**Stored data**
Content starts
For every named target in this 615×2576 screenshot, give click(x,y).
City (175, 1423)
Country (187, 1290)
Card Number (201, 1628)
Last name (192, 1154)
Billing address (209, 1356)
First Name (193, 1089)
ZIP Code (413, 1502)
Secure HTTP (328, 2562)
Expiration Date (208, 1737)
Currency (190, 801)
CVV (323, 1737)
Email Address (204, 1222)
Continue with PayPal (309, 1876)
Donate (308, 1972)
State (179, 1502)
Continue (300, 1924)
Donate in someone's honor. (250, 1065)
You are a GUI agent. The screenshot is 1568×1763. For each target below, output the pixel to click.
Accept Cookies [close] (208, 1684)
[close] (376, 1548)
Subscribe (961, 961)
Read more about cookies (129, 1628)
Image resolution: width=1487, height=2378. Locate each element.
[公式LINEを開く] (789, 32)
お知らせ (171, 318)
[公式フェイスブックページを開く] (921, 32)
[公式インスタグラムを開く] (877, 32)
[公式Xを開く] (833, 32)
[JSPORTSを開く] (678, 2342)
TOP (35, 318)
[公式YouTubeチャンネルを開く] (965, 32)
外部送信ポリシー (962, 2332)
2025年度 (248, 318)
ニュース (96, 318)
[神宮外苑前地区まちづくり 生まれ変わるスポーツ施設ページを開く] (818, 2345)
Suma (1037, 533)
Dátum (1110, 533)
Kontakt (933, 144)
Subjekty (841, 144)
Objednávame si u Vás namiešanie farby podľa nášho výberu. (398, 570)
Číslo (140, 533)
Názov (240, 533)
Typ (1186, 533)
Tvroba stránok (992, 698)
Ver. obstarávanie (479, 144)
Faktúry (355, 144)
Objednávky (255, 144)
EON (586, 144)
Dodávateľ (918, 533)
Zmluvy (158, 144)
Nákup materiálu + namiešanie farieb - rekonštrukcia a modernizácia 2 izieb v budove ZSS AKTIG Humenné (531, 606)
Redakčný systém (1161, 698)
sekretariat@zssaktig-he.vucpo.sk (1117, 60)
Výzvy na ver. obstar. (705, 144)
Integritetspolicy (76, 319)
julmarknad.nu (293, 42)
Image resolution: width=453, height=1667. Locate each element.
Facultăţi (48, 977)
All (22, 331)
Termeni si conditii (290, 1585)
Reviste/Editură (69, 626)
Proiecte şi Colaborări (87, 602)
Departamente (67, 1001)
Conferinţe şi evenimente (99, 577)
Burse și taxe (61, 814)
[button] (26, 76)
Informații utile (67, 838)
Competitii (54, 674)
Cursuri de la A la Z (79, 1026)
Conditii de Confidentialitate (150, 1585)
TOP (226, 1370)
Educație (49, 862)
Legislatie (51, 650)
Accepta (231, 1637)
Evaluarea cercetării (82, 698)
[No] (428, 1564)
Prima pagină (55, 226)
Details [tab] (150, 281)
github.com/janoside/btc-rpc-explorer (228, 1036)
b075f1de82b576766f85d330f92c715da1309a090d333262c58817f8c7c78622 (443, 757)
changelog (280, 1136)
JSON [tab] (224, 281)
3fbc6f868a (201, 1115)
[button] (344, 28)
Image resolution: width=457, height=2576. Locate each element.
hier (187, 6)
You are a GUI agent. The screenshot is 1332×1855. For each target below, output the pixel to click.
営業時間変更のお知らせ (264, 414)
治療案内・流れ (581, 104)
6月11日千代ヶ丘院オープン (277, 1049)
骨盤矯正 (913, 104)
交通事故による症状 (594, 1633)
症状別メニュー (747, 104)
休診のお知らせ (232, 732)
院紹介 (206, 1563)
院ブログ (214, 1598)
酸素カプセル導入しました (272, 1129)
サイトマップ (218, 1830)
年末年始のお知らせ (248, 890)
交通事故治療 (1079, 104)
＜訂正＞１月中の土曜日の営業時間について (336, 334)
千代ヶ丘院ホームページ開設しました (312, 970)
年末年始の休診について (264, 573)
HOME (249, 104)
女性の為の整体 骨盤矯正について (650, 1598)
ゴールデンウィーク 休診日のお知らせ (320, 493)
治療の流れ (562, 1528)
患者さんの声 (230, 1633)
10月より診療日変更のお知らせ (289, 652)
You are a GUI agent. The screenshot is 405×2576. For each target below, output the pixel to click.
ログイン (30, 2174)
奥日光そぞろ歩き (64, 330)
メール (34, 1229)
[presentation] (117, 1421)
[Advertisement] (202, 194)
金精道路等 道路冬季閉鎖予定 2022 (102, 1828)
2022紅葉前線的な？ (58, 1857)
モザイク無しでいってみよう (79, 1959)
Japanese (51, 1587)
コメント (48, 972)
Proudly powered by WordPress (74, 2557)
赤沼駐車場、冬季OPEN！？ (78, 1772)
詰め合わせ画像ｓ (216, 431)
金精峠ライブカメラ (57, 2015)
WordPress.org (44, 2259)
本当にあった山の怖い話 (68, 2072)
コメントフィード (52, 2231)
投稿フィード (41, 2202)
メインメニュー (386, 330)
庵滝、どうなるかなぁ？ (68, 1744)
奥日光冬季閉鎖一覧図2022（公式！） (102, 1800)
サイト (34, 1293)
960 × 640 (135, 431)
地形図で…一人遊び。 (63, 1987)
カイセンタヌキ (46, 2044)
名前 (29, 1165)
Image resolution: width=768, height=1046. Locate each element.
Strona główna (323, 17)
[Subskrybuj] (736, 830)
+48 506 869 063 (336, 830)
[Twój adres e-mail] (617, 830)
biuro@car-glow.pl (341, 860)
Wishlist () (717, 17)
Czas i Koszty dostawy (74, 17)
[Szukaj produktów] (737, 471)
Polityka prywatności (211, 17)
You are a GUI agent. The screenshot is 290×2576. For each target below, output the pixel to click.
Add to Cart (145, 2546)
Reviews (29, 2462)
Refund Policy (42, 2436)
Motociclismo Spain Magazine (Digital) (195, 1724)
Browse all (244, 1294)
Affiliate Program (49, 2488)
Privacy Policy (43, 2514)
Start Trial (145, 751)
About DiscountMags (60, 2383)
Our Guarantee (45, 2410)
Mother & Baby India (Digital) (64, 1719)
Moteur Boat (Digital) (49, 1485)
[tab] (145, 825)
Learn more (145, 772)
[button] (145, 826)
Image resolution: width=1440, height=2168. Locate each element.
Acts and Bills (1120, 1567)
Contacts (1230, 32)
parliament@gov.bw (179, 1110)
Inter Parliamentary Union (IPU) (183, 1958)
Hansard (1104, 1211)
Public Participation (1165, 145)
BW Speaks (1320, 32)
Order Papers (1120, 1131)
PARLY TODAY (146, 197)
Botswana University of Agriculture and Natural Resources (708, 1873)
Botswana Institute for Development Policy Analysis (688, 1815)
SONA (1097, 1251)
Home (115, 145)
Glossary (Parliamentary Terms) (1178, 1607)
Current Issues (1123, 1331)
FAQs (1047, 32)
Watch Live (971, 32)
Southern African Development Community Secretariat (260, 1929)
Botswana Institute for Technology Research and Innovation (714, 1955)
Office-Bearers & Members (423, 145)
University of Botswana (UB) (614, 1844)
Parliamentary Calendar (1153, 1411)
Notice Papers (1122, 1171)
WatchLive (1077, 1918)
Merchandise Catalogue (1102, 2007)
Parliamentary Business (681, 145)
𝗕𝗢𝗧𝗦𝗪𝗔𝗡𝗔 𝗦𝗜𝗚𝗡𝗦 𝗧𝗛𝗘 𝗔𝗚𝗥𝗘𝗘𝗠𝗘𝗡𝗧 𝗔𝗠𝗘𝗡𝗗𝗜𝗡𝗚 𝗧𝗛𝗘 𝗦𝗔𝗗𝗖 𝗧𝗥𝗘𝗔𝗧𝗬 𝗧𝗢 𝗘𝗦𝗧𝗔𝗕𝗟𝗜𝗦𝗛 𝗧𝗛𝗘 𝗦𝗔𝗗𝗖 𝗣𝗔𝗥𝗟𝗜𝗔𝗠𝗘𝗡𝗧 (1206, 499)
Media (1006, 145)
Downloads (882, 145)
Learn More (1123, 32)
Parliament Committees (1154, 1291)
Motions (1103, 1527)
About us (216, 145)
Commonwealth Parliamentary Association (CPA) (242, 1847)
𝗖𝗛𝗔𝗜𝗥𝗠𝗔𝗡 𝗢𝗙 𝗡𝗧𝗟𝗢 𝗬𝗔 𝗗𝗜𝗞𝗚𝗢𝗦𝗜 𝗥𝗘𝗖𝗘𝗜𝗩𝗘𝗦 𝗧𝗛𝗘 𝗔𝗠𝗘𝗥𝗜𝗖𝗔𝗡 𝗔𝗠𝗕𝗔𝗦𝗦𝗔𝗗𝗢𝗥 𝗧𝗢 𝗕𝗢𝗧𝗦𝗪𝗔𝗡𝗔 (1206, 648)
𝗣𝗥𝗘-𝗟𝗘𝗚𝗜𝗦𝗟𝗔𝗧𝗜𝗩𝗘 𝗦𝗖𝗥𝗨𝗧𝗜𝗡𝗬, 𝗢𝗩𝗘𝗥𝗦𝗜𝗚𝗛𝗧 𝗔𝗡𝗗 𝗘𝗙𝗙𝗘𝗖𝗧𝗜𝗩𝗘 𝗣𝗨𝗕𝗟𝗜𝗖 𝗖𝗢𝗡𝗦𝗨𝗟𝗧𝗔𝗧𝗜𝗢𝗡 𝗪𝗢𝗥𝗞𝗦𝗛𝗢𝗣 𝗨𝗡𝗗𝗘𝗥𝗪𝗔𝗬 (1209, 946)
Content ends
**WORK ITEM**
The answer consists solely of the lines from the one containing "𝗕𝗢𝗧𝗦𝗪𝗔𝗡𝗔 𝗦𝗜𝗚𝗡𝗦 𝗧𝗛𝗘" through the last line of the data above, reproduced exactly.

**EXERCISE OUTPUT**
𝗕𝗢𝗧𝗦𝗪𝗔𝗡𝗔 𝗦𝗜𝗚𝗡𝗦 𝗧𝗛𝗘 𝗔𝗚𝗥𝗘𝗘𝗠𝗘𝗡𝗧 𝗔𝗠𝗘𝗡𝗗𝗜𝗡𝗚 𝗧𝗛𝗘 𝗦𝗔𝗗𝗖 𝗧𝗥𝗘𝗔𝗧𝗬 𝗧𝗢 𝗘𝗦𝗧𝗔𝗕𝗟𝗜𝗦𝗛 𝗧𝗛𝗘 𝗦𝗔𝗗𝗖 𝗣𝗔𝗥𝗟𝗜𝗔𝗠𝗘𝗡𝗧 (1206, 499)
Media (1006, 145)
Downloads (882, 145)
Learn More (1123, 32)
Parliament Committees (1154, 1291)
Motions (1103, 1527)
About us (216, 145)
Commonwealth Parliamentary Association (CPA) (242, 1847)
𝗖𝗛𝗔𝗜𝗥𝗠𝗔𝗡 𝗢𝗙 𝗡𝗧𝗟𝗢 𝗬𝗔 𝗗𝗜𝗞𝗚𝗢𝗦𝗜 𝗥𝗘𝗖𝗘𝗜𝗩𝗘𝗦 𝗧𝗛𝗘 𝗔𝗠𝗘𝗥𝗜𝗖𝗔𝗡 𝗔𝗠𝗕𝗔𝗦𝗦𝗔𝗗𝗢𝗥 𝗧𝗢 𝗕𝗢𝗧𝗦𝗪𝗔𝗡𝗔 (1206, 648)
𝗣𝗥𝗘-𝗟𝗘𝗚𝗜𝗦𝗟𝗔𝗧𝗜𝗩𝗘 𝗦𝗖𝗥𝗨𝗧𝗜𝗡𝗬, 𝗢𝗩𝗘𝗥𝗦𝗜𝗚𝗛𝗧 𝗔𝗡𝗗 𝗘𝗙𝗙𝗘𝗖𝗧𝗜𝗩𝗘 𝗣𝗨𝗕𝗟𝗜𝗖 𝗖𝗢𝗡𝗦𝗨𝗟𝗧𝗔𝗧𝗜𝗢𝗡 𝗪𝗢𝗥𝗞𝗦𝗛𝗢𝗣 𝗨𝗡𝗗𝗘𝗥𝗪𝗔𝗬 (1209, 946)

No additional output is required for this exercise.